The first historical reference to the town's light (sinal da Vila) is from the 16th century. The light was located in the current location, named "Lugar do Facho" (literally, place of the lighthouse), where the Lapa Church was built in 1770. In May 1833, the Castelo da Póvoa Alferes asked for help, to the city hall, to keep the town's light for six nights. During the Portuguese Civil War (1828–1834), the light was located in the fortress.

The light's current location, in Lapa Church, then named Facho da Atalaia da Ordenança, was over an iron structure, according to old listings of lighthouses and pictures from old postcards. This early version was a kind of crane tower located in Lapa churchyard, and assured the alignment that indicated the correct path ships should use to pass the sandbank in security.

Still in the 19th century, the current lighthouse was constructed as part of the temple by the Royal Brotherhood of Nossa Senhora da Assunção due to the great devotion Povoan fishermen had over this small temple. It served as a guide for seafarers, but in a special way to fishermen.

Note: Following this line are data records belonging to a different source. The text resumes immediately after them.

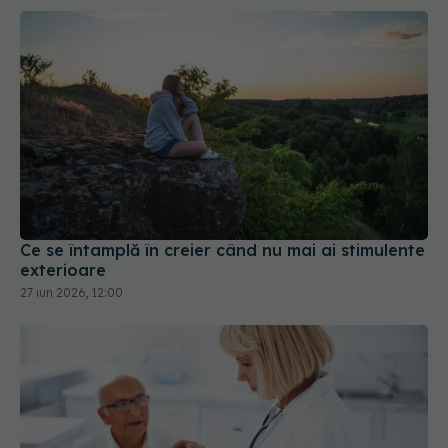
Ce se întamplă în creier când nu mai ai stimulente
exterioare
27 iun 2026, 12:00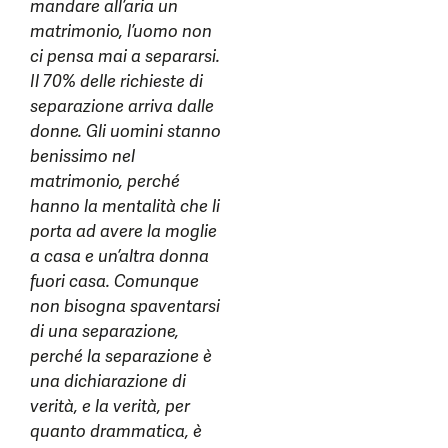
mandare all’aria un
matrimonio, l’uomo non
ci pensa mai a separarsi.
Il 70% delle richieste di
separazione arriva dalle
donne. Gli uomini stanno
benissimo nel
matrimonio, perché
hanno la mentalità che li
porta ad avere la moglie
a casa e un’altra donna
fuori casa. Comunque
non bisogna spaventarsi
di una separazione,
perché la separazione è
una dichiarazione di
verità, e la verità, per
quanto drammatica, è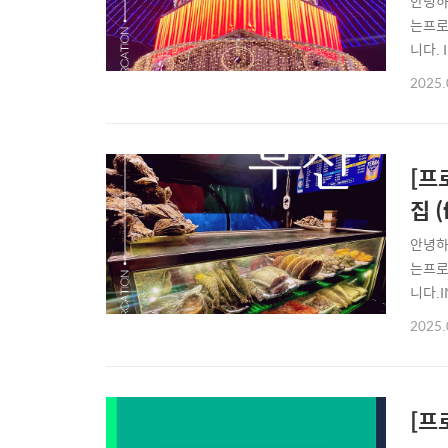
안녕하
는프로
니다. 
로젝트
2025.
다.M
젝트와 
[프
집 
안녕하
는프로
니다.I
떠나라
2025.
박 6일
+플러스
[프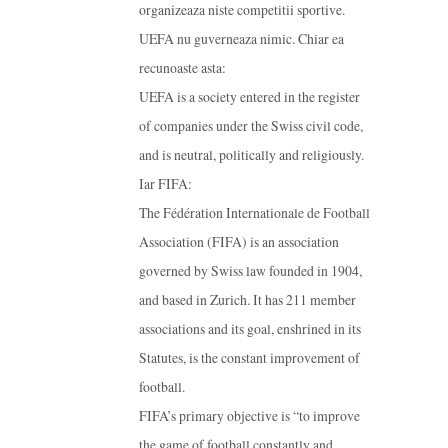
organizeaza niste competitii sportive.
UEFA nu guverneaza nimic. Chiar ea
recunoaste asta:
UEFA is a society entered in the register
of companies under the Swiss civil code,
and is neutral, politically and religiously.
Iar FIFA:
The Fédération Internationale de Football
Association (FIFA) is an association
governed by Swiss law founded in 1904,
and based in Zurich. It has 211 member
associations and its goal, enshrined in its
Statutes, is the constant improvement of
football.
FIFA’s primary objective is “to improve
the game of football constantly and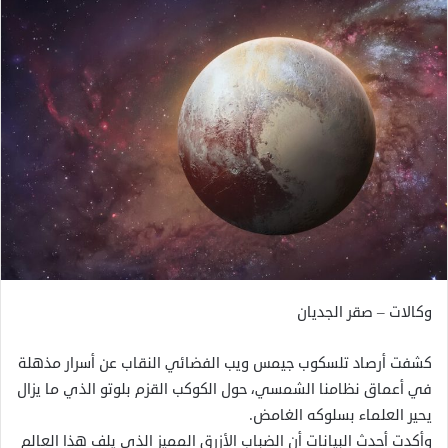
وكالات – صقر الجديان
كشفت أرصاد تلسكوب جيمس ويب الفضائي النقاب عن أسرار مذهلة
في أعماق نظامنا الشمسي، حول الكوكب القزم بلوتو الذي ما يزال
يحير العلماء بسلوكه الغامض.
وأكدت أحدث البيانات أن الضباب الأزرق المميز الذي يلف هذا العالم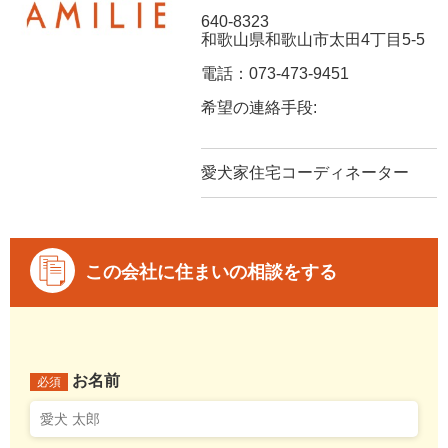
640-8323
和歌山県和歌山市太田4丁目5-5
電話：073-473-9451
希望の連絡手段:
愛犬家住宅コーディネーター
この会社に住まいの相談をする
お名前
必須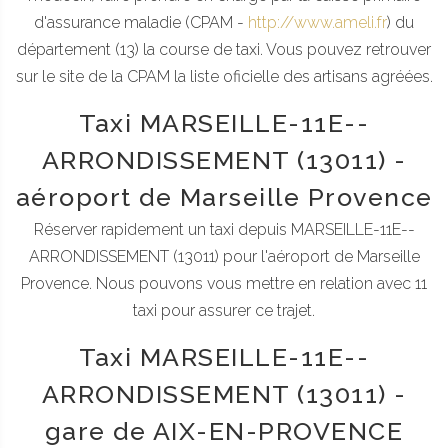
d'assurance maladie (CPAM -
http://www.ameli.fr
) du
département (13) la course de taxi. Vous pouvez retrouver
sur le site de la CPAM la liste oficielle des artisans agréées.
Taxi MARSEILLE-11E--
ARRONDISSEMENT (13011) -
aéroport de Marseille Provence
Réserver rapidement un taxi depuis MARSEILLE-11E--
ARRONDISSEMENT (13011) pour l'aéroport de Marseille
Provence. Nous pouvons vous mettre en relation avec 11
taxi pour assurer ce trajet.
Taxi MARSEILLE-11E--
ARRONDISSEMENT (13011) -
gare de AIX-EN-PROVENCE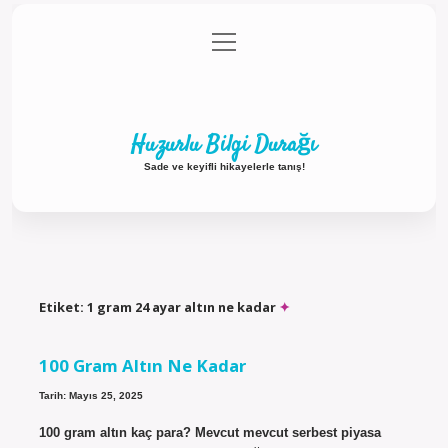
menüyü
Anasayfa
Gizlilik Politikası
Yasal Uyarı
aç
Hakkımızda
Huzurlu Bilgi Durağı
Sade ve keyifli hikayelerle tanış!
Etiket:
1 gram 24 ayar altın ne kadar
100 Gram Altın Ne Kadar
Tarih: Mayıs 25, 2025
100 gram altın kaç para? Mevcut mevcut serbest piyasa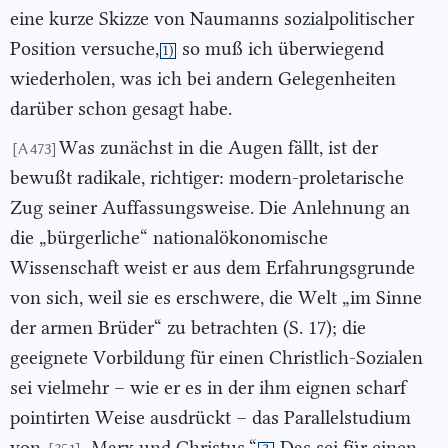
eine kurze Skizze von Naumanns sozialpolitischer
Position versuche,
so muß ich überwiegend
1)
wiederholen, was ich bei andern Gelegenheiten
darüber schon gesagt habe.
Was zunächst in die Augen fällt, ist der
[A 473]
bewußt radikale, richtiger: modern-proletarische
Zug seiner Auffassungsweise. Die Anlehnung an
die „bürgerliche“ nationalökonomische
Wissenschaft weist er aus dem Erfahrungsgrunde
von sich, weil sie es erschwere, die Welt „im Sinne
der armen Brüder“ zu betrachten (S. 17); die
geeignete Vorbildung für einen Christlich-Sozialen
sei vielmehr – wie er es in der ihm eignen scharf
pointirten Weise ausdrückt – das Parallelstudium
von
„Marx und Christus.“
Das sei für einen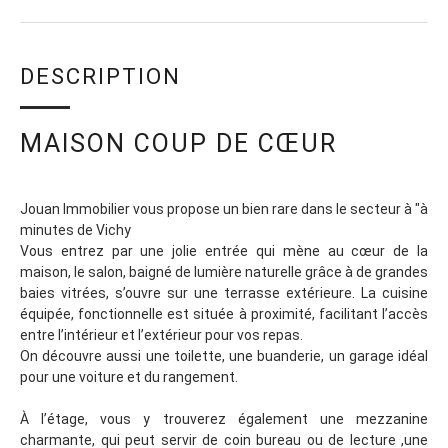
DESCRIPTION
MAISON COUP DE CŒUR
Jouan Immobilier vous propose un bien rare dans le secteur à "à
minutes de Vichy
Vous entrez par une jolie entrée qui mène au cœur de la
maison, le salon, baigné de lumière naturelle grâce à de grandes
baies vitrées, s’ouvre sur une terrasse extérieure. La cuisine
équipée, fonctionnelle est située à proximité, facilitant l’accès
entre l’intérieur et l’extérieur pour vos repas.
On découvre aussi une toilette, une buanderie, un garage idéal
pour une voiture et du rangement.
À l’étage, vous y trouverez également une mezzanine
charmante, qui peut servir de coin bureau ou de lecture ,une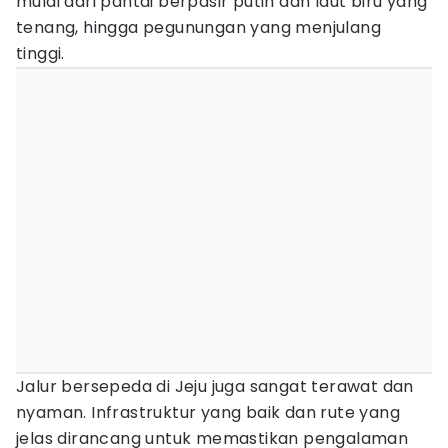
mulai dari pantai berpasir putih dan laut biru yang
tenang, hingga pegunungan yang menjulang
tinggi.
Jalur bersepeda di Jeju juga sangat terawat dan
nyaman. Infrastruktur yang baik dan rute yang
jelas dirancang untuk memastikan pengalaman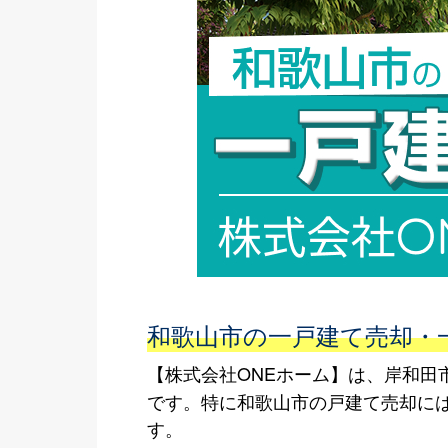
和歌山市の一戸建て売却・
【株式会社ONEホーム】は、岸和
です。特に和歌山市の戸建て売却に
す。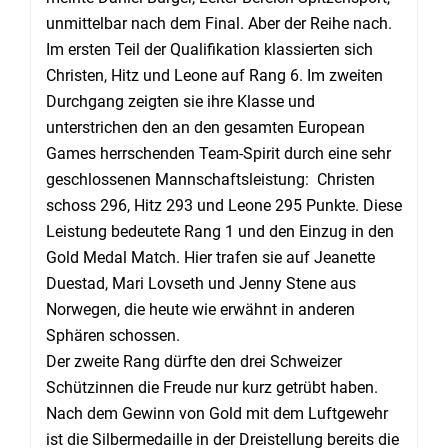
unmittelbar nach dem Final. Aber der Reihe nach.
Im ersten Teil der Qualifikation klassierten sich
Christen, Hitz und Leone auf Rang 6. Im zweiten
Durchgang zeigten sie ihre Klasse und
unterstrichen den an den gesamten European
Games herrschenden Team-Spirit durch eine sehr
geschlossenen Mannschaftsleistung: Christen
schoss 296, Hitz 293 und Leone 295 Punkte. Diese
Leistung bedeutete Rang 1 und den Einzug in den
Gold Medal Match. Hier trafen sie auf Jeanette
Duestad, Mari Lovseth und Jenny Stene aus
Norwegen, die heute wie erwähnt in anderen
Sphären schossen.
Der zweite Rang dürfte den drei Schweizer
Schützinnen die Freude nur kurz getrübt haben.
Nach dem Gewinn von Gold mit dem Luftgewehr
ist die Silbermedaille in der Dreistellung bereits die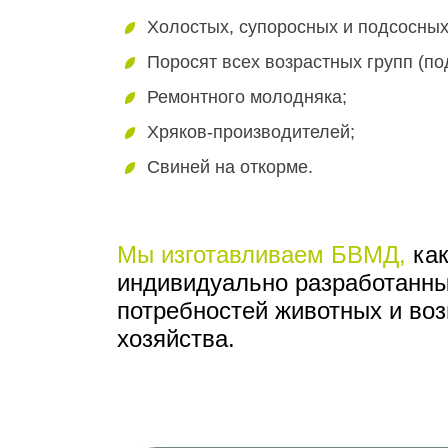
Холостых, супоросных и подсосных
Поросят всех возрастных групп (п
Ремонтного молодняка;
Хряков-производителей;
Свиней на откорме.
Мы изготавливаем БВМД,
как
индивидуально разработанны
потребностей животных и во
хозяйства.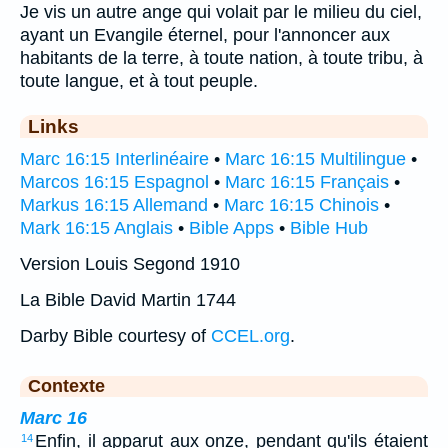
Je vis un autre ange qui volait par le milieu du ciel,
ayant un Evangile éternel, pour l'annoncer aux
habitants de la terre, à toute nation, à toute tribu, à
toute langue, et à tout peuple.
Links
Marc 16:15 Interlinéaire
•
Marc 16:15 Multilingue
•
Marcos 16:15 Espagnol
•
Marc 16:15 Français
•
Markus 16:15 Allemand
•
Marc 16:15 Chinois
•
Mark 16:15 Anglais
•
Bible Apps
•
Bible Hub
Version Louis Segond 1910
La Bible David Martin 1744
Darby Bible courtesy of
CCEL.org
.
Contexte
Marc 16
Enfin, il apparut aux onze, pendant qu'ils étaient
14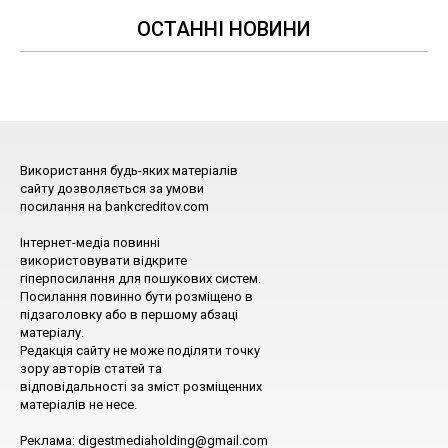
ОСТАННІ НОВИНИ
Використання будь-яких матеріалів
сайту дозволяється за умови
посилання на bankcreditov.com
Інтернет-медіа повинні
використовувати відкрите
гіперпосилання для пошукових систем.
Посилання повинно бути розміщено в
підзаголовку або в першому абзаці
матеріалу.
Редакція сайту не може поділяти точку
зору авторів статей та
відповідальності за зміст розміщенних
матеріалів не несе.
Реклама: digestmediaholding@gmail.com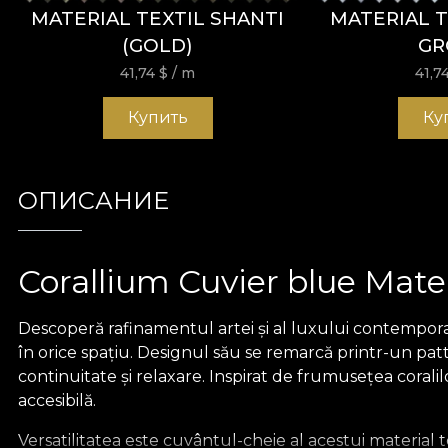
MATERIAL TEXTIL SHANTI
MATERIAL T
(GOLD)
GR
41,74
$
/ m
41,7
Купить
Ку
ОПИСАНИЕ
Corallium Cuvier blue Mater
Descoperă rafinamentul artei și al luxului contempora
în orice spațiu. Designul său se remarcă printr-un pa
continuitate și relaxare. Inspirat de frumusețea coralil
accesibilă.
Versatilitatea este cuvântul-cheie al acestui material t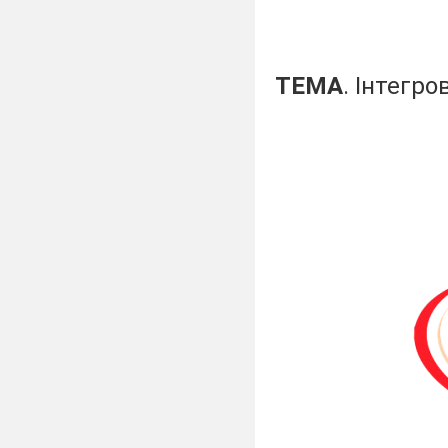
ТЕМА
. Інтегро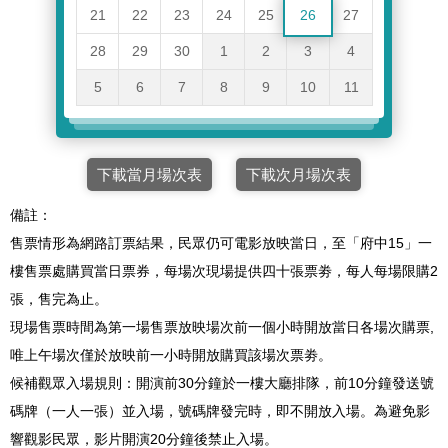
21
22
23
24
25
26
27
28
29
30
1
2
3
4
5
6
7
8
9
10
11
下載當月場次表
下載次月場次表
備註：
售票情形為網路訂票結果，民眾仍可電影放映當日，至「府中15」一
樓售票處購買當日票券，每場次現場提供四十張票劵，每人每場限購2
張，售完為止。
現場售票時間為第一場售票放映場次前一個小時開放當日各場次購票,
唯上午場次僅於放映前一小時開放購買該場次票劵。
候補觀眾入場規則：開演前30分鐘於一樓大廳排隊，前10分鐘發送號
碼牌（一人一張）並入場，號碼牌發完時，即不開放入場。為避免影
響觀影民眾，影片開演20分鐘後禁止入場。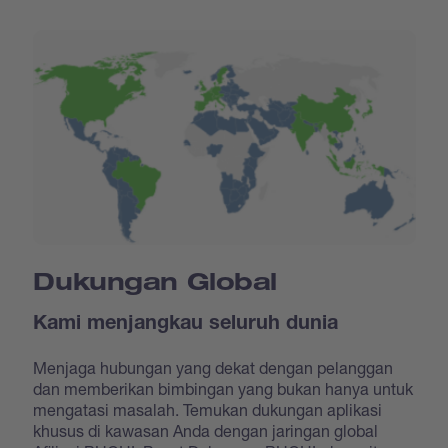
Dukungan Global
Kami menjangkau seluruh dunia
Menjaga hubungan yang dekat dengan pelanggan
dan memberikan bimbingan yang bukan hanya untuk
mengatasi masalah. Temukan dukungan aplikasi
khusus di kawasan Anda dengan jaringan global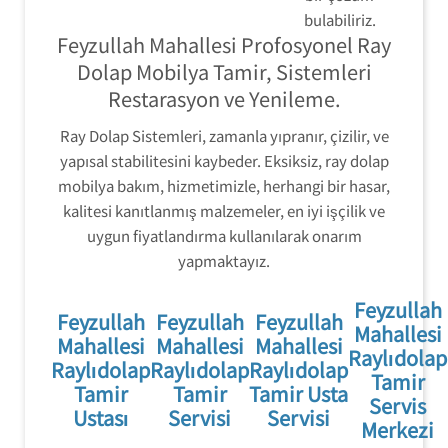
bulabiliriz.
Feyzullah Mahallesi Profosyonel Ray
Dolap Mobilya Tamir, Sistemleri
Restarasyon ve Yenileme.
Ray Dolap Sistemleri, zamanla yıpranır, çizilir, ve
yapısal stabilitesini kaybeder. Eksiksiz, ray dolap
mobilya bakım, hizmetimizle, herhangi bir hasar,
kalitesi kanıtlanmış malzemeler, en iyi işçilik ve
uygun fiyatlandırma kullanılarak onarım
yapmaktayız.
Feyzullah
Feyzullah
Feyzullah
Feyzullah
Mahallesi
Mahallesi
Mahallesi
Mahallesi
Raylıdolap
Raylıdolap
Raylıdolap
Raylıdolap
Tamir
Tamir
Tamir
Tamir Usta
Servis
Ustası
Servisi
Servisi
Merkezi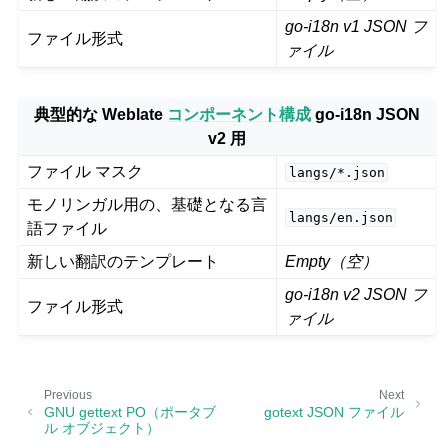
go-i18n v1 JSON フ
ファイル形式
ァイル
典型的な Weblate
コンポーネント構成
go-i18n JSON
v2 用
ファイル マスク
langs/*.json
モノリンガル用の、基礎となる言
langs/en.json
語ファイル
新しい翻訳のテンプレート
Empty（空）
go-i18n v2 JSON フ
ファイル形式
ァイル
ggle navigation of 導入方法
Previous
Next
GNU gettext PO（ポータブ
gotext JSON ファイル
ル オブジェクト）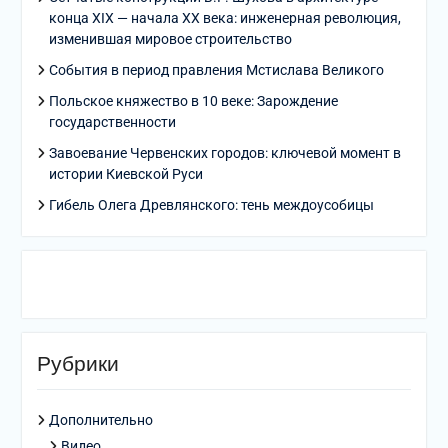
конца XIX — начала XX века: инженерная революция,
изменившая мировое строительство
События в период правления Мстислава Великого
Польское княжество в 10 веке: Зарождение
государственности
Завоевание Червенских городов: ключевой момент в
истории Киевской Руси
Гибель Олега Древлянского: тень междоусобицы
Рубрики
Дополнительно
Видео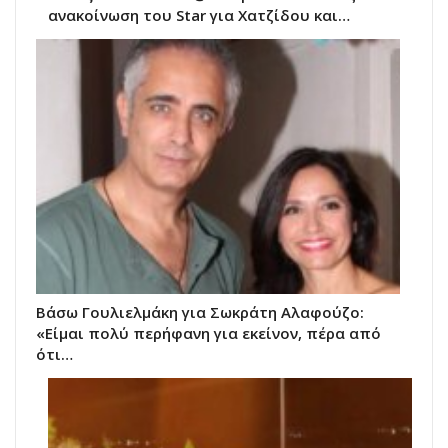
ανακοίνωση του Star για Χατζίδου και…
Βάσω Γουλιελμάκη για Σωκράτη Αλαφούζο:
«Είμαι πολύ περήφανη για εκείνον, πέρα από
ότι…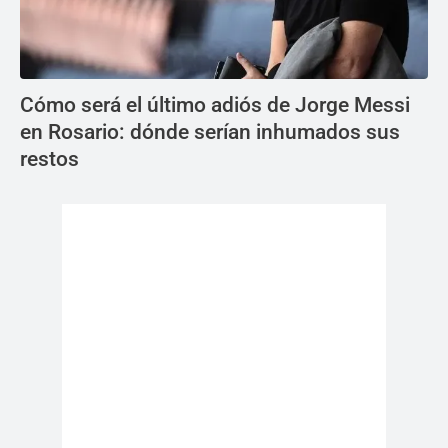
Cómo será el último adiós de Jorge Messi
en Rosario: dónde serían inhumados sus
restos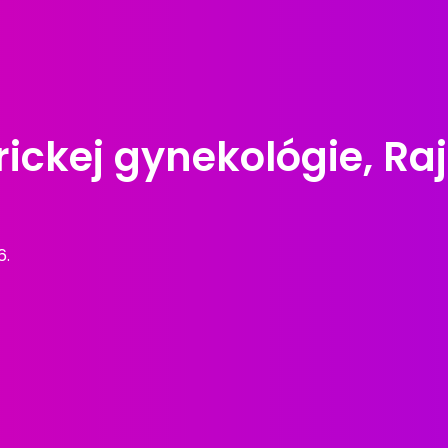
ckej gynekológie, Raj
6.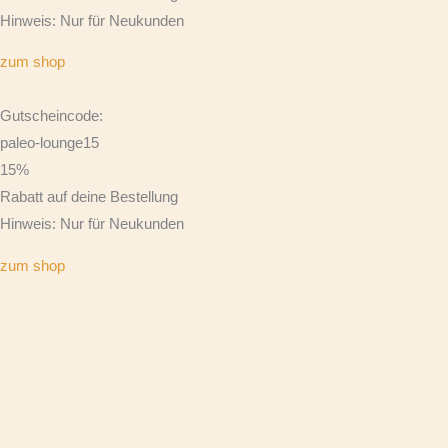
Hinweis: Nur für Neukunden
zum shop
Gutscheincode:
paleo-lounge15
15%
Rabatt auf deine Bestellung
Hinweis: Nur für Neukunden
zum shop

In 1892 the lighthouse became the first light of the Lapa-Regufe alignment of Póvoa Bay slope. By getting the alignment between the two points of light of Farol da Lapa and Farol de Regufe, known as enfiamento, the fishermen knew that the boat was in the strait corridor between underwater rocks and it was safe to cross the sandbank where numerous fishermen lost their lives in the course of several generations. The lighthouse was activated when the crossing of the sandbank became dangerous due to sea levels or storms.

In the 1960s it was deactivated, probably due to the construction of the new breakwaters as the alignment became inappropriate

It was recovered and reactivated in August 2016, along with the church. The lighthouse can be visited using a door which existed in the 17th century, but it was covered for unknown reasons. The door is now used to get into the lighthouse. It has uneven stony steps and it can be used for sightseeing.